Problem requirements:
Scan the data for "ColorCode" and copy the lines it appears in.

Data extracts:

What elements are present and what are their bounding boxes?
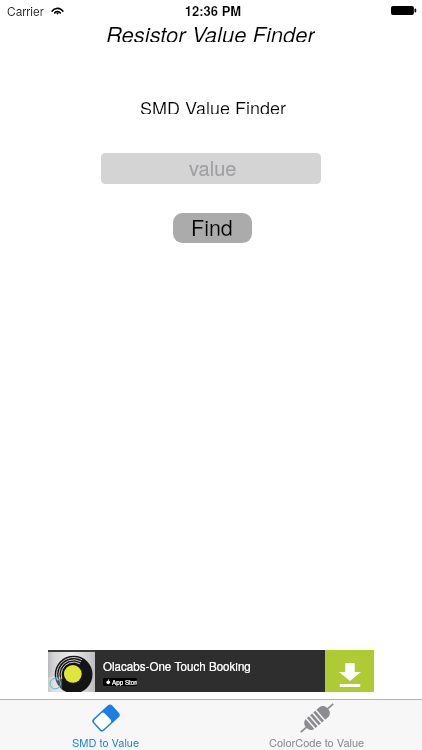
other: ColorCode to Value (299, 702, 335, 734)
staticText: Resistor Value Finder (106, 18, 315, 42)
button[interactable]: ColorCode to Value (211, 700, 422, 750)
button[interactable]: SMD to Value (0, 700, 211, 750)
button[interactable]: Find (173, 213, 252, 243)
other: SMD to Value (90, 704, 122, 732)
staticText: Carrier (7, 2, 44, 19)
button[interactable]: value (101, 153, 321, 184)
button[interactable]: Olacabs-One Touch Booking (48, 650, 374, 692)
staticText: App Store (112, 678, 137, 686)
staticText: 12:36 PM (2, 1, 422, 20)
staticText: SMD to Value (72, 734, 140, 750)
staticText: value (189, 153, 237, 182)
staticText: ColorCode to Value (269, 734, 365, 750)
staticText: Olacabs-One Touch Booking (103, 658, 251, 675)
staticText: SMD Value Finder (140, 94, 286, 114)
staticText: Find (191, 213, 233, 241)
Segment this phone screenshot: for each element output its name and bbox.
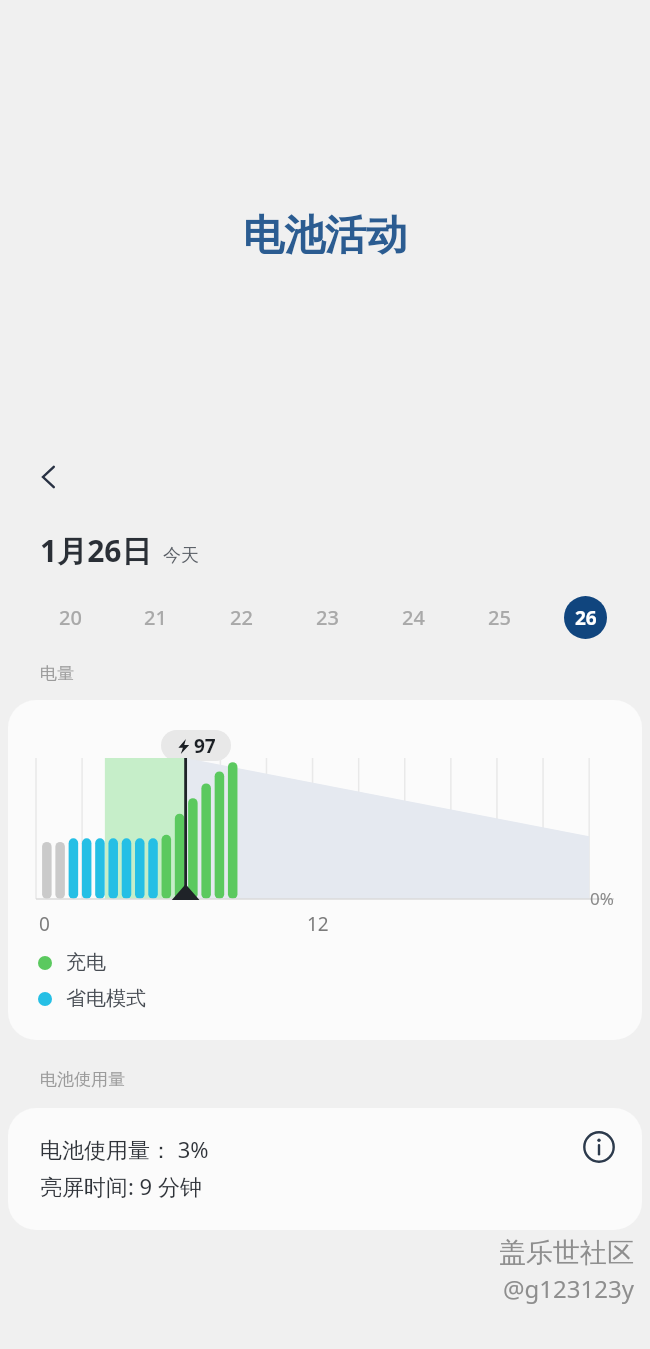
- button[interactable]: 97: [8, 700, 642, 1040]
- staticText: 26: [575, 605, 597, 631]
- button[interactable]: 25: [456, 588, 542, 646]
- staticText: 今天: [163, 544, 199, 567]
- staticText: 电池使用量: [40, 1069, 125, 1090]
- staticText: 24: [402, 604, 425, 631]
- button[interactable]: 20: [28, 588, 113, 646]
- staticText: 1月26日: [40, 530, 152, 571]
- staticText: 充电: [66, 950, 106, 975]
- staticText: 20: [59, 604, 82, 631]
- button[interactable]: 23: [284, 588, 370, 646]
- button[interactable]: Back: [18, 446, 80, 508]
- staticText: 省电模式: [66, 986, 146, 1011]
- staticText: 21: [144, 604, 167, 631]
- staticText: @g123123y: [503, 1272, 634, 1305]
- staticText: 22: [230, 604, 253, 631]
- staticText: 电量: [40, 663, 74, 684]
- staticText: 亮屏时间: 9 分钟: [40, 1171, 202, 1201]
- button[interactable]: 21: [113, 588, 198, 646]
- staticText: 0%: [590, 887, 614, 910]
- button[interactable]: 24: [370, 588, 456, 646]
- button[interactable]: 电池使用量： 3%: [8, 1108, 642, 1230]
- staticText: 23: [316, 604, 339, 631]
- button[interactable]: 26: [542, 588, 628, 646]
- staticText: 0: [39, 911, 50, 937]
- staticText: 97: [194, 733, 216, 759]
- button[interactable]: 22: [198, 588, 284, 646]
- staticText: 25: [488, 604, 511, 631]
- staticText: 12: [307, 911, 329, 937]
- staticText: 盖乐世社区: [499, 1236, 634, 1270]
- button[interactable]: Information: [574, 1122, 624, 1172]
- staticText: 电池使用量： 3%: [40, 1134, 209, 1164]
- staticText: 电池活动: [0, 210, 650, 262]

Output for this exercise:
other: ColorCode to Value (299, 702, 335, 734)
button[interactable]: ColorCode to Value (211, 700, 422, 750)
staticText: ColorCode to Value (269, 734, 365, 750)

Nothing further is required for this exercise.